Maîtres du désordre – musée du quai Branly
Présentation de Stéphane Martin, président du musée du quai Branly
« Cette exposition, première du genre au musée du quai Branly, est en effet née de la rencontre avec un homme brillant et atypique, Jean de Loisy, érudit historien de l’art, commissaire renommé d’expositions qui ont fait date, comme Traces du sacré au Centre Georges Pompidou (2008), ou La Beauté à Avignon (2000). C’est à lui que l’on doit le récent Léviathan de l’artiste indien Anish Kapoor, à l’occasion de Monumenta au Grand Palais (2011). Jean de Loisy a depuis été nommé président du Palais de Tokyo, et je me réjouis qu’il soit devenu l’un des éminents voisins du musée du quai Branly sur la colline de Chaillot.
Pour ces Maîtres du désordre, projet qu’il définit lui-même comme “inhabituellement subjectif”, Jean de Loisy a fait le choix original de faire dialoguer chamanisme et art contemporain, abordant ainsi la question par un chemin inattendu. Il donne la parole à une vingtaine d’artistes contemporains de renommée internationale, qui ont réalisé des installations sur la question du désordre. Aux côtés de plus de trois cents objets ethnologiques représentant ou participant des pratiques chamaniques, les oeuvres contemporaines choisies témoignent d’une résonnance des questions ancestrales que posaient ou posent encore les chamanes. Ces artistes rendent lisibles, dans un langage contemporain, des thèmes constitutifs de la conscience humaine. Ils font ressurgir des signes et des comportements dont nous pensions être affranchis. »
Propos de Jean de Loisy, commissaire de l’exposition
« L’Occident désenchanté fut confronté presque simultanément à l’éloignement des dieux anciens, à l’affaiblissement de l’irrationnel et à la découverte des arts primordiaux.
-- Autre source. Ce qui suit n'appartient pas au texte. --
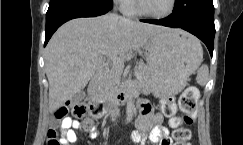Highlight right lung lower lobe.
I'll list each match as a JSON object with an SVG mask.
<instances>
[{"instance_id":"obj_1","label":"right lung lower lobe","mask_w":243,"mask_h":145,"mask_svg":"<svg viewBox=\"0 0 243 145\" xmlns=\"http://www.w3.org/2000/svg\"><path fill=\"white\" fill-rule=\"evenodd\" d=\"M112 0H50L46 13L45 44L53 33L68 20L78 17H95L107 13Z\"/></svg>"}]
</instances>
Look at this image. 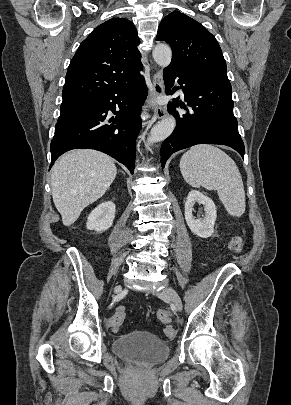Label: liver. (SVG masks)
Masks as SVG:
<instances>
[{
	"label": "liver",
	"instance_id": "obj_1",
	"mask_svg": "<svg viewBox=\"0 0 291 405\" xmlns=\"http://www.w3.org/2000/svg\"><path fill=\"white\" fill-rule=\"evenodd\" d=\"M113 159L96 150H73L62 155L51 173L52 197L65 226L85 207L101 198L115 179Z\"/></svg>",
	"mask_w": 291,
	"mask_h": 405
}]
</instances>
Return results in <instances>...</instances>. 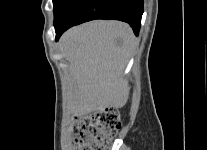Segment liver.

Amputé en deux cents ans d’une conception du monde qui le régissait depuis le temps des cavernes, l’art moderne naissant, encore accompagné en ses débuts par les sorcières de Goya, les formes primordiales de Redon et les masques d’Ensor, se détourne d’abord, puis retrouve, capte à nouveau les intuitions et le sens des mythes de sociétés parfois révolues. Si, de l’aube du XXe siècle à aujourd’hui, l’intérêt des artistes pour les arts dits “premiers” ne s’est jamais démenti, de l’expressionnisme allemand à Joseph Beuys, de Picasso à Barnett Newman, de Pollock à Cameron Jamie, on a eu tort de n’y voir qu’un enrichissement de l’histoire des formes.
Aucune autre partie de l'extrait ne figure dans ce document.